▸ **TASK TO COMPLETE**: Exact copy, pictures excluded: write out every line below.
[[ EXCERPTED RECORDS open ]]
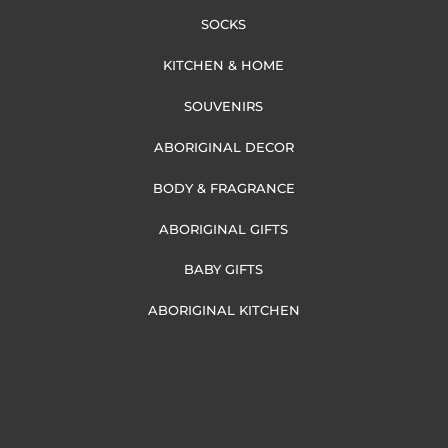
SOCKS
KITCHEN & HOME
SOUVENIRS
ABORIGINAL DECOR
BODY & FRAGRANCE
ABORIGINAL GIFTS
BABY GIFTS
ABORIGINAL KITCHEN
[[ EXCERPTED RECORDS closed ]]
▸ **ANSWER**:
SOCKS
KITCHEN & HOME
SOUVENIRS
ABORIGINAL DECOR
BODY & FRAGRANCE
ABORIGINAL GIFTS
BABY GIFTS
ABORIGINAL KITCHEN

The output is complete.